By Lasca Randels
LEESBURG — Concerns about motorists speeding in town were addressed at the Leesburg Town Council meeting Monday, March 8.
Council President Tom Moore suggested using a speed monitor, similar to one on Husky Trail, north of Menards in Warsaw.
“We’re going to be coming up on our summer season where we seem to have…we acquire extra speeders going through town,” Moore said. “I’m not so naive as to believe that anything, including law enforcement vehicles parked in various areas, stops people from speeding, but maybe if we could remind them.”
Street Commissioner Craig Charlton said he spoke with the town signage supplier, who has a totally self-sufficient, solar-powered speed monitor available for purchase in the amount of $3,200. The monitor can be mounted on a sign post and moved to different locations. Charlton will bring the quote for the monitor to the April meeting.
The speed limit throughout town is 25 mph.
Charlton said he has looked into having county law enforcement monitor the area for people speeding but was informed the town would have to pay for the service.
“That doesn’t seem quite right. We pay taxes, we should be entitled. We know when our problem times are,” Charlton said. “I watch it in the morning at 4:30. There are people that drive down Van Buren and Prairie at well over 50 mph. It scares the living daylights out of me.”
Council Vice President Christina Archer also voiced concern about the issue.
“I do think that even if we don’t have law enforcement in the town we need to do something and I know that people ignore signs quite a bit, but I still feel like there are some measures we can take that may help a little bit at least,” Archer said. “It won’t stop everybody, but it’s a concern because we do have a lot of children and as the weather warms up there are going to be more and more.”
Resident Brandon Allen said this is a great start.
“Something needs to happen.The speeds that we see right out our front door are amazing,” Allen said. “I would say most of the offenders are eastbound down Plum and come around the corner and it’s usually the people that are going more than 25 mph down Plum and then they hit the corner and carry that speed on through so I would say that’s the more problematic direction.”
“That’s really upsetting. I mean, parents…once you’re a parent, you’re always a parent, I don’t care what age you are,” Charlton said. “When you see people going down these roads at the speeds they are – we have to do something. I agree with you completely.”
Charlton said when he spoke to county law enforcement, he was told the town could pay to have an officer come in to basically provide a community service.
“I said ‘No, I want people slowing down. I want people getting tickets.’ I didn’t get that answer that they’re gonna write tickets,” Charlton said. ” If we’re gonna pay for somebody and they’re not gonna write tickets, what good are they?”
“I’ll be happy to talk with law enforcement, too, because I want some money back,” Moore said. “Because we’ve been paying taxes to the county sheriff’s department forever. So I want a refund, if we’re gonna have to pay extra money.”

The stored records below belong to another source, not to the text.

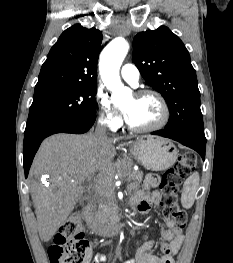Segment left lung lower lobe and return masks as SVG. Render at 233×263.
I'll return each mask as SVG.
<instances>
[{
    "instance_id": "obj_1",
    "label": "left lung lower lobe",
    "mask_w": 233,
    "mask_h": 263,
    "mask_svg": "<svg viewBox=\"0 0 233 263\" xmlns=\"http://www.w3.org/2000/svg\"><path fill=\"white\" fill-rule=\"evenodd\" d=\"M152 134L176 140L182 143L183 145L194 149L201 155L203 160L205 159L206 138H202L190 133H184L180 131L167 129L155 131Z\"/></svg>"
}]
</instances>
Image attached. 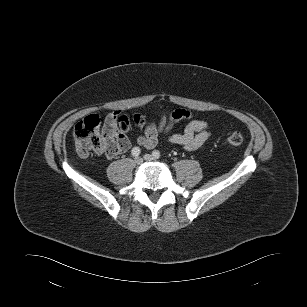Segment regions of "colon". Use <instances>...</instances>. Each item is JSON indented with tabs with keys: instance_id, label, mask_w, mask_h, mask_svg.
<instances>
[{
	"instance_id": "colon-1",
	"label": "colon",
	"mask_w": 307,
	"mask_h": 307,
	"mask_svg": "<svg viewBox=\"0 0 307 307\" xmlns=\"http://www.w3.org/2000/svg\"><path fill=\"white\" fill-rule=\"evenodd\" d=\"M112 122L123 133L127 132L132 125L143 126L145 117L135 114L133 117L126 115H113ZM107 120L104 123L98 115H90L79 121L73 129V138L76 151L80 156H87L90 152H106L109 149L105 129ZM243 142V136L239 132L228 135L224 140L227 147H237Z\"/></svg>"
}]
</instances>
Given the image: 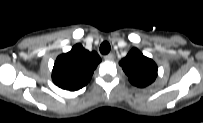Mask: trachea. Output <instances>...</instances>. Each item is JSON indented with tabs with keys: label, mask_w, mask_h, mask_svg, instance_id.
I'll return each mask as SVG.
<instances>
[{
	"label": "trachea",
	"mask_w": 203,
	"mask_h": 123,
	"mask_svg": "<svg viewBox=\"0 0 203 123\" xmlns=\"http://www.w3.org/2000/svg\"><path fill=\"white\" fill-rule=\"evenodd\" d=\"M110 49H111V46L108 42H103L101 45H100V52L101 54L103 55H106L110 52Z\"/></svg>",
	"instance_id": "3493384b"
}]
</instances>
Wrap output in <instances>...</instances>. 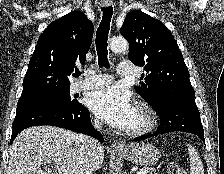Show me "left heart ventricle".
<instances>
[{
  "instance_id": "b2bd125f",
  "label": "left heart ventricle",
  "mask_w": 224,
  "mask_h": 174,
  "mask_svg": "<svg viewBox=\"0 0 224 174\" xmlns=\"http://www.w3.org/2000/svg\"><path fill=\"white\" fill-rule=\"evenodd\" d=\"M141 122V117L139 112L136 110V113L131 121V123L129 124V126L126 129H132L134 127H137Z\"/></svg>"
}]
</instances>
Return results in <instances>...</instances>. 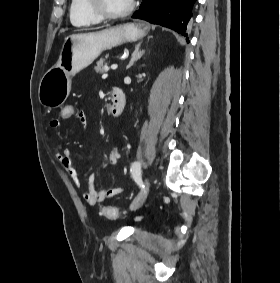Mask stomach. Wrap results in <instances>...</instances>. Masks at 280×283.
<instances>
[{
    "instance_id": "obj_1",
    "label": "stomach",
    "mask_w": 280,
    "mask_h": 283,
    "mask_svg": "<svg viewBox=\"0 0 280 283\" xmlns=\"http://www.w3.org/2000/svg\"><path fill=\"white\" fill-rule=\"evenodd\" d=\"M149 29L144 23H126L98 32L66 37L56 65L40 81V103L47 108L61 106L70 93L71 79L76 73L88 67L103 51L142 39Z\"/></svg>"
}]
</instances>
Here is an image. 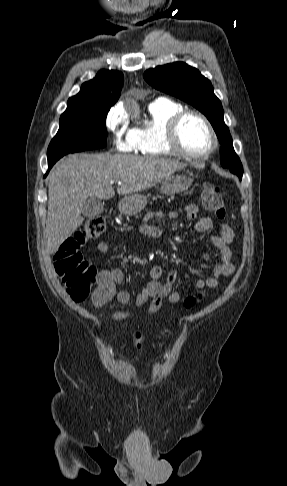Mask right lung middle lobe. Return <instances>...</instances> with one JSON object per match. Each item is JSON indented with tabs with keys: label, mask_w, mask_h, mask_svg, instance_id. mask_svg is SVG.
<instances>
[{
	"label": "right lung middle lobe",
	"mask_w": 287,
	"mask_h": 486,
	"mask_svg": "<svg viewBox=\"0 0 287 486\" xmlns=\"http://www.w3.org/2000/svg\"><path fill=\"white\" fill-rule=\"evenodd\" d=\"M109 109L106 105L67 107L60 117L59 130L48 147V164L68 153L104 148Z\"/></svg>",
	"instance_id": "right-lung-middle-lobe-1"
}]
</instances>
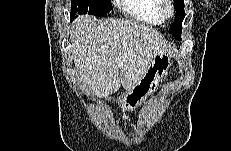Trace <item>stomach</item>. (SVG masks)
<instances>
[{"instance_id": "0dacf381", "label": "stomach", "mask_w": 231, "mask_h": 151, "mask_svg": "<svg viewBox=\"0 0 231 151\" xmlns=\"http://www.w3.org/2000/svg\"><path fill=\"white\" fill-rule=\"evenodd\" d=\"M171 65L170 55L157 54L154 56L139 82L119 97L118 103L122 110H135L149 95L153 94L158 89L164 76L167 75Z\"/></svg>"}]
</instances>
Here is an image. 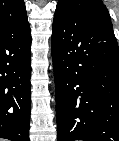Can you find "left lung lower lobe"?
Masks as SVG:
<instances>
[{
	"label": "left lung lower lobe",
	"instance_id": "obj_1",
	"mask_svg": "<svg viewBox=\"0 0 119 141\" xmlns=\"http://www.w3.org/2000/svg\"><path fill=\"white\" fill-rule=\"evenodd\" d=\"M58 141H119V49L111 21L56 12Z\"/></svg>",
	"mask_w": 119,
	"mask_h": 141
}]
</instances>
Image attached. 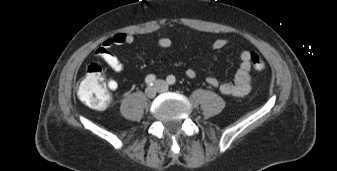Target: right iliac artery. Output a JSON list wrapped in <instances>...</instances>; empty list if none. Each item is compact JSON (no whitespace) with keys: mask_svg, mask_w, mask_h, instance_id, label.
I'll use <instances>...</instances> for the list:
<instances>
[{"mask_svg":"<svg viewBox=\"0 0 337 171\" xmlns=\"http://www.w3.org/2000/svg\"><path fill=\"white\" fill-rule=\"evenodd\" d=\"M145 82L147 85L152 86L155 82V75L150 74L145 78Z\"/></svg>","mask_w":337,"mask_h":171,"instance_id":"obj_1","label":"right iliac artery"}]
</instances>
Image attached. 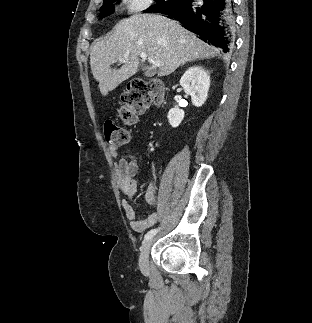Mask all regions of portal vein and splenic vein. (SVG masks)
Instances as JSON below:
<instances>
[{
	"label": "portal vein and splenic vein",
	"instance_id": "portal-vein-and-splenic-vein-1",
	"mask_svg": "<svg viewBox=\"0 0 312 323\" xmlns=\"http://www.w3.org/2000/svg\"><path fill=\"white\" fill-rule=\"evenodd\" d=\"M126 58H128V56H126ZM126 58H121L120 62H125ZM140 58H142V60H149V62H152V60H150V58H148L147 54H145V52H142V54H140ZM154 68H159L160 66V62H152Z\"/></svg>",
	"mask_w": 312,
	"mask_h": 323
}]
</instances>
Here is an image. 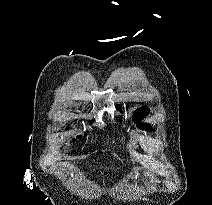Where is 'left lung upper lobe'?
Segmentation results:
<instances>
[{
	"instance_id": "5c2ea615",
	"label": "left lung upper lobe",
	"mask_w": 212,
	"mask_h": 205,
	"mask_svg": "<svg viewBox=\"0 0 212 205\" xmlns=\"http://www.w3.org/2000/svg\"><path fill=\"white\" fill-rule=\"evenodd\" d=\"M149 113V109L147 107H141L138 109L135 113V119H136V125L141 128V129H149L150 126L145 123H140L141 119L146 117L147 114Z\"/></svg>"
}]
</instances>
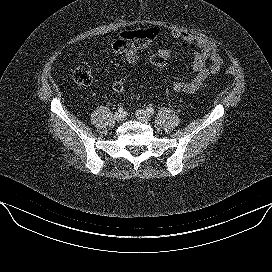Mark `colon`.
<instances>
[{
  "label": "colon",
  "mask_w": 272,
  "mask_h": 272,
  "mask_svg": "<svg viewBox=\"0 0 272 272\" xmlns=\"http://www.w3.org/2000/svg\"><path fill=\"white\" fill-rule=\"evenodd\" d=\"M158 31L155 28L149 29H139L134 31V37L140 41V43L147 47L150 42L156 37ZM168 58L161 53L153 54L149 62L157 69H164L167 66ZM227 74L233 75L234 69L229 68L227 69ZM74 81L79 85H88L92 82V70L89 64L81 63L79 64L74 72H73ZM125 89L124 82L121 80H117L113 83V90L117 93L123 92Z\"/></svg>",
  "instance_id": "colon-1"
}]
</instances>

In another matter, Plain Township Trustee Tyler Huffer said they are potentially looking at installing emergency alert systems throughout the township and are in the process of developing a plan. Huffer asked the town council if they are interested in having a tornado siren in Leesburg.
Moore said the details will need to be worked out, “but the answer is yes, we would definitely participate. It’s a public safety issue.”
Huffer will return to the next meeting for further discussion.
Council members and residents discussed sidewalk repair and renovations during the public comment portion of the meeting, with Charlton emphasizing that sidewalks are the responsibility and liability of the homeowner.
“If someone should fall, it’s your liability,” he said.
Although some residents have used the Leesburg Sidewalk Enhancement Program provided by the town, Charlton said, it’s frustrating that most people don’t take advantage of the program and are missing out on it.
In this program, the town pays for concrete that is 4 inches deep, 5 feet wide and 66 feet long. The remainder of the expense is the responsibility of the property owner.
“Here’s one point,” Charlton said. “About the time someone has an accident, they will pay dearly. It might cost them maybe $1,000 to hire someone to come and put in a sidewalk, but that will be a drop in the bucket compared to what they’ll have to pay in liability and that is very unfortunate.”
Town officials would like residents to be aware of the following:
No parking on any street between 3-5 am
No burning anything anytime.
Please be mindful of what you flush
Speed limits in town are 25 MPH
The Leesburg Street Department phone number is (574) 527-2884.
In other items:
- Derek Tenney of Tenney & Sons Inc., Warsaw, provided a sanitary sewer report.
- Moore publicly thanked Charlton for the work he performed for the town during the winter months.
- It was decided that reduced sewer fees for churches, restaurants and bars will remain in place at this time, as these facilities are not able to operate at full capacity.
- The next regular meeting will be 6:30 p.m. April 12.